STICK OR CARROT?

Should LGBT Prison Reform Suggest Flogging In Place Of Jail Time?

We’ve talked about various prison reforms on Queerty including the decriminalization of sodomy, correct gender placement for transgender inmates, and using condoms to reduce the spread of HIV. Well consider this:

Instead of spending millions of taxpayer dollars on imprisoning violent offenders and then subjecting them to the cruel and unusual punishment of rape and gang violence in prisons, wouldn’t we do better to just whip or cane violent offenders and send them on their way? That’s what Peter Moskos criminologist and author of In Defense of Flogging argues… and he makes a pretty persuasive case.

Prisons are overcrowded, have a high recidivism rate (that is a high number of inmates who return after their release), and cost lots and lots of money. So a couple of lashes or canes to the backside sounds like a potentially cost-effective measure. Plus, it hurts like hell:

Moskos argues that convicts should be offered the option to receive a caning at the rate of two lashes for every year of their sentence, in lieu of incarceration. He envisions a highly efficient system in which the convict, upon choosing the caning at his sentencing, would be ushered into a semi-private chamber, examined by a doctor, and then administered the punishment by a trained professional. Afterward he’d be released.

While advocating for the punishment, Moskos doesn’t spare us the brutal details. In the aftermath of caning, he writes:

You’ll likely be in shock and perhaps even unconscious as the doctor treats the deep, bloody furrows left in your behind. Then, once they’ve patched you up, you’d be allowed to leave the courthouse a free man…You’d never have to find out what the inside of a prison is like.
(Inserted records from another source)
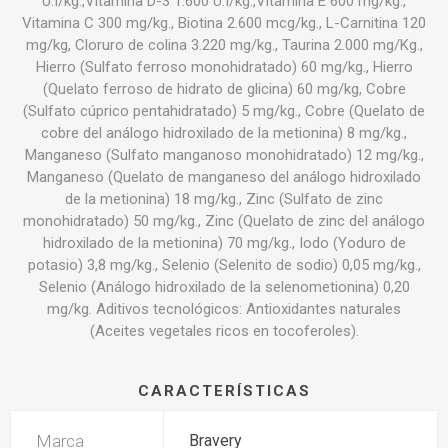
U.I/kg.,Vitamina D-3 1.600 U.I/kg.,Vitamina E 600 mg/kg.,
Vitamina C 300 mg/kg., Biotina 2.600 mcg/kg., L-Carnitina 120
mg/kg, Cloruro de colina 3.220 mg/kg., Taurina 2.000 mg/Kg.,
Hierro (Sulfato ferroso monohidratado) 60 mg/kg., Hierro
(Quelato ferroso de hidrato de glicina) 60 mg/kg, Cobre
(Sulfato cúprico pentahidratado) 5 mg/kg., Cobre (Quelato de
cobre del análogo hidroxilado de la metionina) 8 mg/kg.,
Manganeso (Sulfato manganoso monohidratado) 12 mg/kg.,
Manganeso (Quelato de manganeso del análogo hidroxilado
de la metionina) 18 mg/kg., Zinc (Sulfato de zinc
monohidratado) 50 mg/kg., Zinc (Quelato de zinc del análogo
hidroxilado de la metionina) 70 mg/kg., Iodo (Yoduro de
potasio) 3,8 mg/kg., Selenio (Selenito de sodio) 0,05 mg/kg.,
Selenio (Análogo hidroxilado de la selenometionina) 0,20
mg/kg. Aditivos tecnológicos: Antioxidantes naturales
(Aceites vegetales ricos en tocoferoles).
CARACTERÍSTICAS
Marca
Bravery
This is an important piece of Moskos’ argument. The idea that caning hurts—a lot—but is quick and simple means it has the potential to bridge the divide between liberal prison reformists and hard-on-crime conservatives. Ultimately Moskos is on the same page as advocates for prison reform who point out the inefficiencies, racism, and lack of justice inherent in our current system.

There are serious downsides of course. For one, prison is partially meant to be rehabilitative by teaching inmates job skills to use in the real world—corporeal punishment wouldn’t teach anyone anything other than not to mess with the business end of a lash. Secondly, the quick release of violent and rape offenders doesn’t provide much comfort or safety to their victims. And some argue that physical punishments will only encourage guards to use physical violence to control non-violent offenders and those who do opt for prison time.

But imagine all the good the saved money could do in our communities especially if it went towards helping rehabilitate inmates with actual vocational skills.

What do you think? Brilliance or brutality?